MATERIAL TO PROCESS |
*** Begin section ***

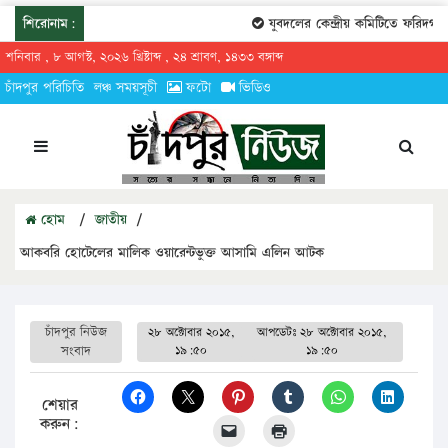
শিরোনাম:
যুবদলের কেন্দ্রীয় কমিটিতে ফরিদগঞ্জের
শনিবার , ৮ আগস্ট, ২০২৬ খ্রিষ্টাব্দ , ২৪ শ্রাবণ, ১৪৩৩ বঙ্গাব্দ
চাঁদপুর পরিচিতি
লঞ্চ সময়সূচী
ফটো
ভিডিও
হোম
/
জাতীয়
/
আকবরি হোটেলের মালিক ওয়ারেন্টভুক্ত আসামি এলিন আটক
চাঁদপুর নিউজ
২৮ অক্টোবার ২০১৫,
আপডেটঃ
২৮ অক্টোবার ২০১৫,
সংবাদ
১৯:৫০
১৯:৫০
শেয়ার
করুন:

*** End section ***

All records above must be output exactly as they stand, excluding pictures.

EXERCISE ANSWER |
শিরোনাম:
যুবদলের কেন্দ্রীয় কমিটিতে ফরিদগঞ্জের
শনিবার , ৮ আগস্ট, ২০২৬ খ্রিষ্টাব্দ , ২৪ শ্রাবণ, ১৪৩৩ বঙ্গাব্দ
চাঁদপুর পরিচিতি
লঞ্চ সময়সূচী
ফটো
ভিডিও
হোম
/
জাতীয়
/
আকবরি হোটেলের মালিক ওয়ারেন্টভুক্ত আসামি এলিন আটক
চাঁদপুর নিউজ
২৮ অক্টোবার ২০১৫,
আপডেটঃ
২৮ অক্টোবার ২০১৫,
সংবাদ
১৯:৫০
১৯:৫০
শেয়ার
করুন:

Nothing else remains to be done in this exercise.